Stored dataset items
* * *

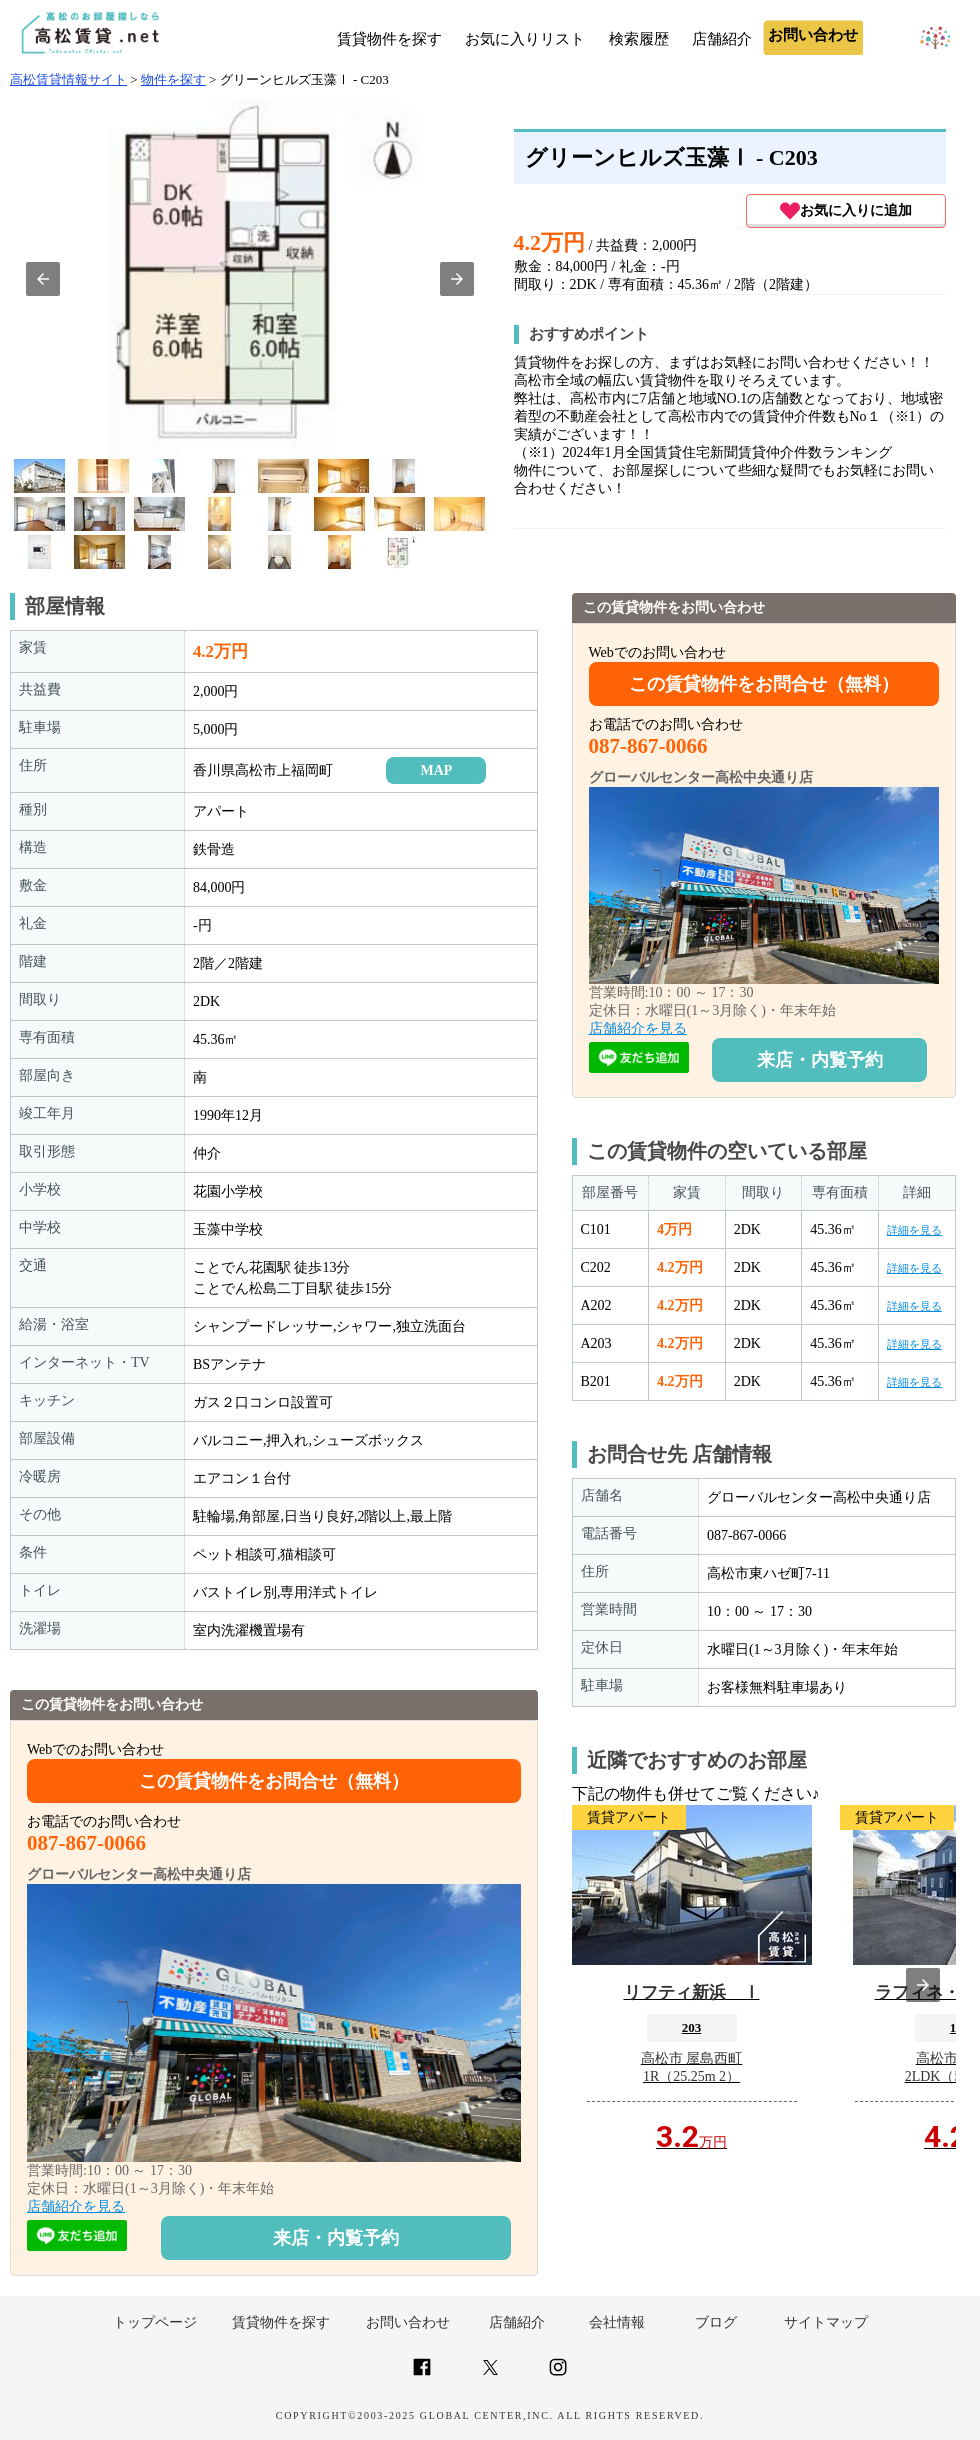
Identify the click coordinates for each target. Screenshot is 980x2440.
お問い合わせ (408, 2322)
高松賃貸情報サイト (68, 79)
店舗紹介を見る (76, 2206)
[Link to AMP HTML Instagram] (558, 2375)
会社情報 (617, 2322)
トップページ (155, 2322)
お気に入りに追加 (846, 211)
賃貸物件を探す (389, 39)
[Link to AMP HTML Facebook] (422, 2375)
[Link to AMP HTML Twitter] (490, 2370)
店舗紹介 (722, 39)
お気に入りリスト (525, 39)
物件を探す (173, 79)
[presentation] (923, 1985)
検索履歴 (639, 39)
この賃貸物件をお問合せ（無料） (274, 1781)
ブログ (716, 2322)
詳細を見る (914, 1230)
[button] (43, 279)
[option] (40, 476)
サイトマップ (826, 2322)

* * *

* [WHAT IS NEEDED] The records above, minus their pictures, are to be returned verbatim.

* [WORKED SOLUTION]
Identify the click coordinates for each target. Screenshot is 980x2440.
お問い合わせ (408, 2322)
高松賃貸情報サイト (68, 79)
店舗紹介を見る (76, 2206)
[Link to AMP HTML Instagram] (558, 2375)
会社情報 (617, 2322)
トップページ (155, 2322)
お気に入りに追加 (846, 211)
賃貸物件を探す (389, 39)
[Link to AMP HTML Facebook] (422, 2375)
[Link to AMP HTML Twitter] (490, 2370)
店舗紹介 (722, 39)
お気に入りリスト (525, 39)
物件を探す (173, 79)
[presentation] (923, 1985)
検索履歴 (639, 39)
この賃貸物件をお問合せ（無料） (274, 1781)
ブログ (716, 2322)
詳細を見る (914, 1230)
[button] (43, 279)
[option] (40, 476)
サイトマップ (826, 2322)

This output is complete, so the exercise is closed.